If Koi Cupid ever finds itself being adapted as an anime, this is one of the rare situations where I’d find myself in full support of adding in filler episodes (preferably with input from Mia Ikumi) to stretch out the growth of the characters.
On the demon side, the story involving Ai and Lizette goes over-the-top for such an early story, but it sort of works. The combination of Ai nearly drowning and Ai fading away pushes too much into one story, and too much drama into the first volume. An anime adaptation would do best to split these events into separate episodes.
For essentially a secondary character, Lizette is given a good role, with a decent amount of time and development. As noted, the low volume count expectation lead to developing characters more quickly than they should be. This takes me back to Glenda from Petite Princess Yucie. Glenda’s softer side doesn’t appear until she’s been through a lot of interactions with other characters in the series. Lizette is almost shown to have a compassionate side, and hopefully this will be pushed back a little, to give her more time to properly grow as a character in later volumes.

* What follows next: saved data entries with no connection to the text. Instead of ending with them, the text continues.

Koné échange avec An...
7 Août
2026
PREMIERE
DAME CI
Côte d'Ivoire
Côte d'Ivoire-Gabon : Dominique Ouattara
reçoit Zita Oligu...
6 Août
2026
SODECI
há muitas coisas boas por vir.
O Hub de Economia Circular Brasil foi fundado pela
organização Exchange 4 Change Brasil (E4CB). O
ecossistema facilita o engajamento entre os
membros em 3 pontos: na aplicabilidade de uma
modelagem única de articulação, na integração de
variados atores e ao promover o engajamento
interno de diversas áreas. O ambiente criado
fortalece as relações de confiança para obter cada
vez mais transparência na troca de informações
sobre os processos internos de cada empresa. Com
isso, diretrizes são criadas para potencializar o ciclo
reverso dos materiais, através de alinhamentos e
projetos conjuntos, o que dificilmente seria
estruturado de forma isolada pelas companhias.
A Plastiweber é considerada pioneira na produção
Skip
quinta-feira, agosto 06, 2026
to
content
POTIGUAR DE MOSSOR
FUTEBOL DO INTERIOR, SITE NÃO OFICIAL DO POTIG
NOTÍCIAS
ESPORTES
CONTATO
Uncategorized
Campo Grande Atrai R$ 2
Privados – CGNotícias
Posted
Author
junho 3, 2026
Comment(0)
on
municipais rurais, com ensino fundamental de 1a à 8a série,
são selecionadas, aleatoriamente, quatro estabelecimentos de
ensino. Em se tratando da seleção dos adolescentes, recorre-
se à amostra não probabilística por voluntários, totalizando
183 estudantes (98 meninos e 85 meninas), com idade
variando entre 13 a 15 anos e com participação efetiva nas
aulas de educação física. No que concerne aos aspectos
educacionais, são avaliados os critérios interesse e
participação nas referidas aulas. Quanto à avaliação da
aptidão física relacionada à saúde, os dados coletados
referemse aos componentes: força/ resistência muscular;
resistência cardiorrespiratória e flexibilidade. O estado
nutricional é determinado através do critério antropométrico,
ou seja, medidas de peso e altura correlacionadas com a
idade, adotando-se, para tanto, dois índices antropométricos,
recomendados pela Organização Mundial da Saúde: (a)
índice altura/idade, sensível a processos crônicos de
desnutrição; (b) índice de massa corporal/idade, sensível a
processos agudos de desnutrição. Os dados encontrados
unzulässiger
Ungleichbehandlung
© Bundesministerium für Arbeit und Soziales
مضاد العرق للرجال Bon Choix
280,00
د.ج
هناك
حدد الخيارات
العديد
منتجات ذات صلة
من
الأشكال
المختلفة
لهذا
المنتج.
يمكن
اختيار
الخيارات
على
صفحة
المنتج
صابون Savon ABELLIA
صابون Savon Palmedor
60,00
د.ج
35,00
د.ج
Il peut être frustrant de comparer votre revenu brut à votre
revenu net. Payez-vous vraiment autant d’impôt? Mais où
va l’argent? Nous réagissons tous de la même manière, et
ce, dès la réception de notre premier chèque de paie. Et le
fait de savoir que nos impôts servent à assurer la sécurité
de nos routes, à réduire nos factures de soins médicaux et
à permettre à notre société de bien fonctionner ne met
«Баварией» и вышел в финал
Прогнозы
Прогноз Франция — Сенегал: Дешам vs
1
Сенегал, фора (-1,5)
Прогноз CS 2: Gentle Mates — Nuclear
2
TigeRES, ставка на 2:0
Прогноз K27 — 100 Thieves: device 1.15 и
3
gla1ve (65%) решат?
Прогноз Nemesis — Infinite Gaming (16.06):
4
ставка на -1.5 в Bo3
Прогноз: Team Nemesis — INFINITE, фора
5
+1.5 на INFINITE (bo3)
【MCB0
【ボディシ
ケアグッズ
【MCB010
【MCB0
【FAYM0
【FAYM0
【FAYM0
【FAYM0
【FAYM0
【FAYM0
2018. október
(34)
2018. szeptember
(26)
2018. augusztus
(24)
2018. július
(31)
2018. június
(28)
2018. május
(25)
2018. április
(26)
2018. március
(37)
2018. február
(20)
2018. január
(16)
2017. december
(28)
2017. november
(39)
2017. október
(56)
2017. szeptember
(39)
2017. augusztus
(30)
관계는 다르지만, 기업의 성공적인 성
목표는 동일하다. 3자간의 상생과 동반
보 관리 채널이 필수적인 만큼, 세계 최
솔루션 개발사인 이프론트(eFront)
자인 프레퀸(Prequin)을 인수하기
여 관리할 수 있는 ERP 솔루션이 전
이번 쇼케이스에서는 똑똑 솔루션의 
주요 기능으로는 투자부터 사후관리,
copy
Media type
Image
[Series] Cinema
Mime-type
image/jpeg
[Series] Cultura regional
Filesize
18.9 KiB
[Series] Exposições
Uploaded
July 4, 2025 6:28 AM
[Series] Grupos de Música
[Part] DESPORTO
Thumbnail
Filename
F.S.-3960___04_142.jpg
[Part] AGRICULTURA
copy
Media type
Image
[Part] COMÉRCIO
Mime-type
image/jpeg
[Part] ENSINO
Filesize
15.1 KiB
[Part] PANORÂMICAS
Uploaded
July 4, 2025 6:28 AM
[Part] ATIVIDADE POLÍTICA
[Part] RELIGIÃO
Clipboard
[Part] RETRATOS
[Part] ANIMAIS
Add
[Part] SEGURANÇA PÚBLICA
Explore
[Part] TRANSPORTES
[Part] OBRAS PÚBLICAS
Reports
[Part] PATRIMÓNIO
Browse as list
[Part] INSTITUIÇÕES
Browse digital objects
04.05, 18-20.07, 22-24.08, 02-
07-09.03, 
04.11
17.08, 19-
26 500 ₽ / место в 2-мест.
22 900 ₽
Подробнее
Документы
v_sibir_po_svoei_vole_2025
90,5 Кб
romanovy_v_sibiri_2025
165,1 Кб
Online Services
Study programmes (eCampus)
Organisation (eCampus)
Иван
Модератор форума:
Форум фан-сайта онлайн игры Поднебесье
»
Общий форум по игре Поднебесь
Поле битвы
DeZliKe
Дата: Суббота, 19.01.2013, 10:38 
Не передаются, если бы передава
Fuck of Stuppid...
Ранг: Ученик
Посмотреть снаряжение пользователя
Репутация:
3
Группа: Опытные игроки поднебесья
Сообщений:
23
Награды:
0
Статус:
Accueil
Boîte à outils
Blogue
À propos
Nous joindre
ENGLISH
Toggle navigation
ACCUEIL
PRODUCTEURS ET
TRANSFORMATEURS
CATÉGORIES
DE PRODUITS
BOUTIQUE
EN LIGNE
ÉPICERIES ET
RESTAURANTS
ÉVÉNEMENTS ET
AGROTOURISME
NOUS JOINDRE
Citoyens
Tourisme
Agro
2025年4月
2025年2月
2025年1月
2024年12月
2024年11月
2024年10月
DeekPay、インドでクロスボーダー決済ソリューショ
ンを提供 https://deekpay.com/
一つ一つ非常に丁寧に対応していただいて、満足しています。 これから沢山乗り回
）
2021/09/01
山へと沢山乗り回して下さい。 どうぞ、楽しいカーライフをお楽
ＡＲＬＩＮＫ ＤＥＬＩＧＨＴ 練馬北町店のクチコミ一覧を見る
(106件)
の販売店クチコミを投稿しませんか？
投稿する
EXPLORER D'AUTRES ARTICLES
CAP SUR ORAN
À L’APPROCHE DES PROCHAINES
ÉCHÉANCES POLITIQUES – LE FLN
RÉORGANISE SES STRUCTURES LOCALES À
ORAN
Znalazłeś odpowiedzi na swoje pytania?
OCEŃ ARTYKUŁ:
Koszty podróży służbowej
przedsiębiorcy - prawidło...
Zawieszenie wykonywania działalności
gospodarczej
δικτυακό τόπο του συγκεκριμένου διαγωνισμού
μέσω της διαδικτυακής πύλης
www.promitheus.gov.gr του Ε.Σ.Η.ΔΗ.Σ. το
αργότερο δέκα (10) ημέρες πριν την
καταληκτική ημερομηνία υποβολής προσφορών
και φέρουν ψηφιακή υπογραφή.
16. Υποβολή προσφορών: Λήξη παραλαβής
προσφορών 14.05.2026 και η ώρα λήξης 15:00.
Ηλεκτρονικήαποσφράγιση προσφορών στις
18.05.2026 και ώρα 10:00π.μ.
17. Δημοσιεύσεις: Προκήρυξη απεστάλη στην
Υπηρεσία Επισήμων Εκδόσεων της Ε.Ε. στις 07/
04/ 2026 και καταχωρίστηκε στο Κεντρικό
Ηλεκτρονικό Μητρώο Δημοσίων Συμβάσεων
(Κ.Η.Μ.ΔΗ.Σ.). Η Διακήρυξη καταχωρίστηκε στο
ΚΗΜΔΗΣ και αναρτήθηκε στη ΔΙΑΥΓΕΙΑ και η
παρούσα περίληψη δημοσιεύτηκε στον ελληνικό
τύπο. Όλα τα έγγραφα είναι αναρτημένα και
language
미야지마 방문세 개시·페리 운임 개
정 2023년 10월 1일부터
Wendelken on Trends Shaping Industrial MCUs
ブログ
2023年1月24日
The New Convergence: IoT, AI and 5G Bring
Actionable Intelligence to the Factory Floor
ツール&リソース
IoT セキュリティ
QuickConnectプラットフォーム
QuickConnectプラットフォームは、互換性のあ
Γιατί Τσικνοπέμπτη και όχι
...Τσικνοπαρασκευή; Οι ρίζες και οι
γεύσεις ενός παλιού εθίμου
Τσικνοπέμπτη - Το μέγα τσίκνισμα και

The preview for volume two brings a concern for me. In one scene, Koi’s clumsiness is accentuated by her slipping on a banana peel. Unless there’s an unshown scene where someone happens to drop a banana peel on the ground in Heaven without anyone caring or noticing, I have to ask: where did the banana peel come from? It can’t be a prank from Lizette, unless Ai’s vanishing trick when taking Lizette back to the underworld doesn’t equally happen to Lizette near and in Heaven. Adding in a random prop in this way for the sake of a joke is a big mistake.
Sixten writes in his post on Koi Cupid:
The first and last impression you will have of Koi Cupid is CUTE CUTE CUTE AAAAGH IT’S SO FREAKING CUTE.
I have to agree, there’s a lot of cute to be seen. There are also a lot of quick, stylized sketches of characters in various scenes which don’t quick make it anywhere near a level of “cute”. While not every image needs to be cute, some of the quick drawings of characters leave much to be desired. (Note that above image is not one of the ones I find lacking, but the banana peel image has good examples.) The artists of CLAMP showed in their Cardcaptor Sakura comic that quick drawings can still look good, and Mia Ikumi can certainly improve in this area.
A big plus for Ai is her teethy grin. One of the things that stood out to me in the first episode of Janggeum’s Dream (although I didn’t write about it in my episode commentary) was Janggeum’s teethy grin after the strainer falls over her eyes. That’s also one thing I like about Sylvia in Ground Defense Force! Mao-chan, although her teethy grin lacks any detail, instead just being an open smile filled in with white color. A grin showing ones teeth seems to otherwise be fairly rare from what I’ve seen watching various series. So long as Ai and various other characters keep closing their eyes and showing their pearly whites as they smile, I’ll be reading.
I never read Mia Ikumi’s well known work, Tokyo Mew Mew, so this is my first exposure to her work. (Being nine volumes counting its sequel, maybe I should look into it?) Because Tokyo Mew Mew had an anime adaptation, I have high hopes for the same for Koi Cupid. All Ikumi needs to do is ensure that instead of Studio Pierrot doing the project, it goes to J.C. Staff or Xebec, and everything should be fine and dandy.